11-637: Foundations of Computational Data Science
Fall 2022
11-637 Foundations of Computational Data Science (FCDS) is a fully online course offered by the Master of Computational Data Science (MCDS) program, School of Computer Science, Carnegie Mellon University (CMU). The course is offered in all semesters (Spring, Summer, and Fall) and is open to MCDS and non-MCDS students from all CMU programs and campuses. The course is also open to non-CMU students.
Course Description
This course introduces foundational concepts, learning material, and projects related to the three core areas of Data Science: Computing Systems, Analytics, and Human-Centered Data Science. Students completing this class will be prepared for further graduate education in Data Science and/or Artificial Intelligence. Students acquire skills in solution design (e.g., architecture, framework APIs, cloud computing), analytic algorithms (e.g., classification, clustering, ranking, prediction), interactive analysis (Jupyter Notebook), applications to data science domains (e.g., Natural Language Processing, Computer Vision) and visualization techniques for data analysis, solution optimization, and performance measurement on real-world tasks.
Course Goals
This course will equip students with the foundational knowledge of computational data science. Students will learn about the Data Science Process by completing projects introducing problem identification, data gathering, exploratory data analysis, supervised and unsupervised learning techniques, model evaluation, and visualizing and interpreting results to inform decision-making. Our goal is that students will develop the skills needed to become a practitioner or carry out research projects in computational data science. Specifically, students are exposed to real-world data and scenarios to learn how to:
- Understand the Data Science Process: From problem identification to ethical data solutions, students will learn to define analytic requirements and frame appropriate questions to guide the solution design process.

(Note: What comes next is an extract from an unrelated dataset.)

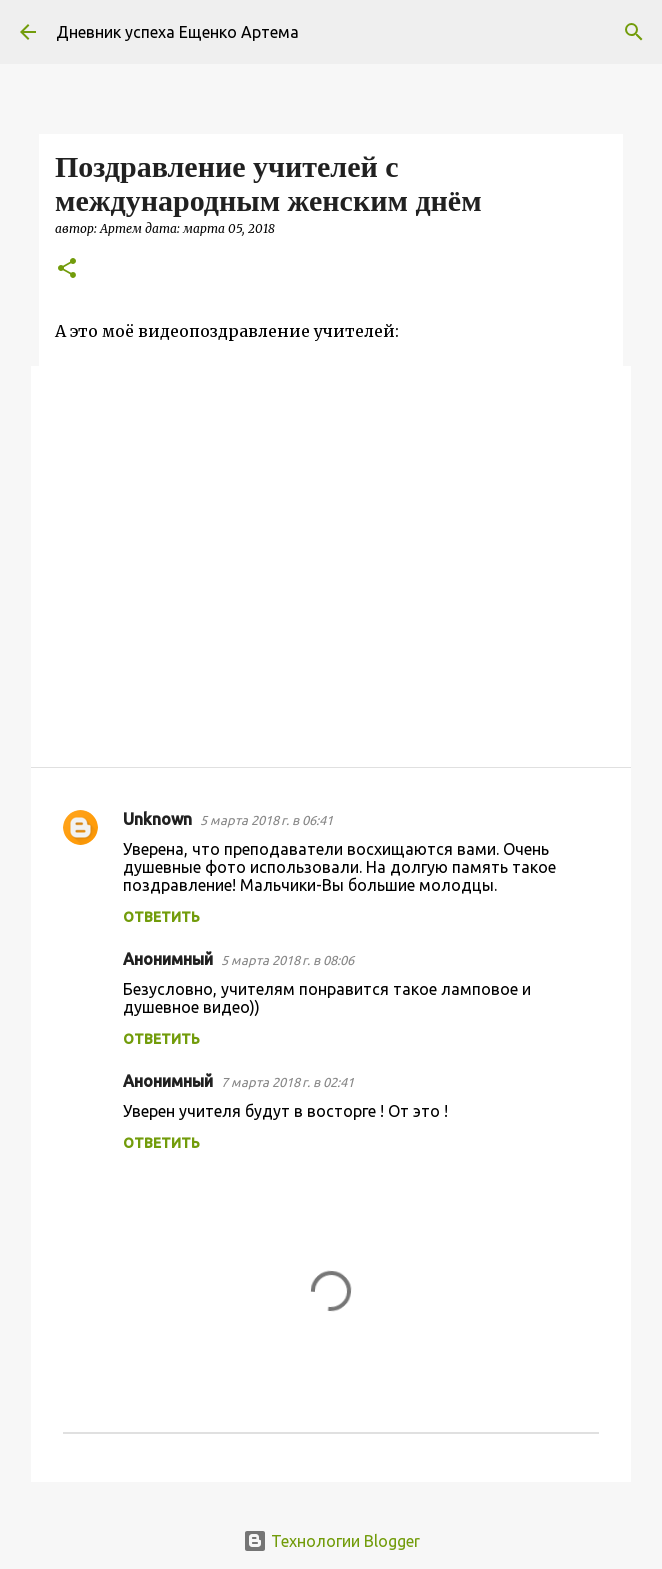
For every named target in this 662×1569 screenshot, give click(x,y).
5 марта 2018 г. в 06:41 (266, 820)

- Design and Implement Data Solutions: Develop a robust data-gathering plan that incorporates data governance principles, ensures data integrity, and safeguards data security.

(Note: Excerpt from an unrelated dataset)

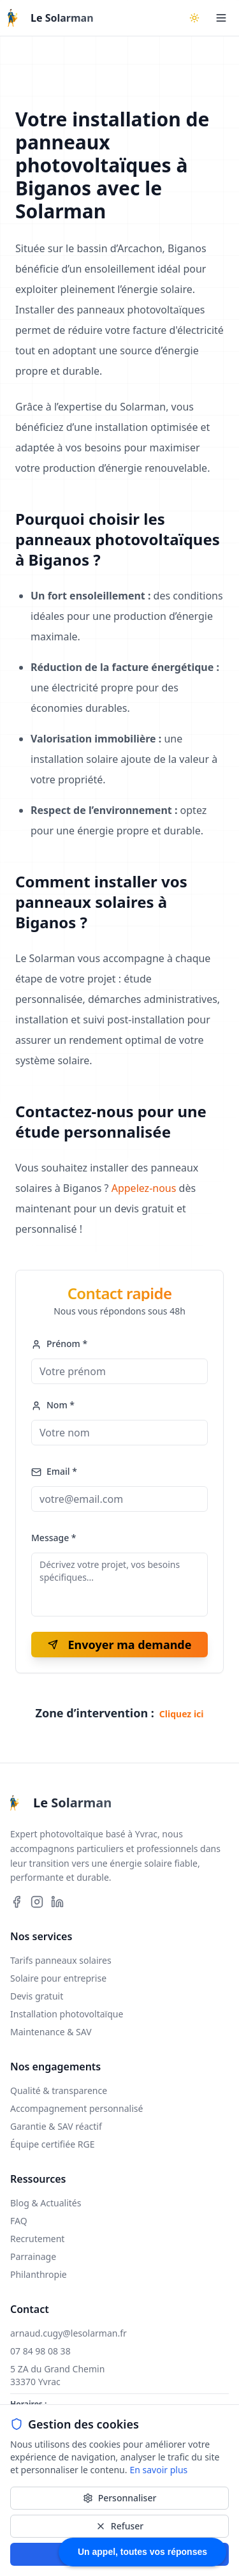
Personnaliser (120, 2498)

- Analyze and Interpret Data: Apply statistical inference, hypothesis testing, and various data analysis techniques to identify trends, patterns, and outliers in large datasets.
- Develop Data Models and Algorithms: Build and evaluate predictive models using supervised and unsupervised learning techniques, understanding the bias-variance tradeoff and conceptual complexity in model building.
- Process and Analyze Text Data: Gain proficiency in Natural Language Processing (NLP) by exploring language representation, modeling, and implementing NLP tasks and applications.
- Implement and Evaluate Advanced Models: Learn to select appropriate models, interpret their results, and deploy them effectively while understanding the nuances of model selection and interpretability.
- Harness Deep Learning Techniques: Understand the differences between CPU and GPU computation and apply deep learning methods in areas like computer vision.
- Explore Advanced NLP Techniques: Delve into advanced NLP methodologies like transformers and BERT, gaining insights from cutting-edge research in the field.
Through this process, we aspire for our students to become independent and resilient problem solvers who can overcome challenges and learn.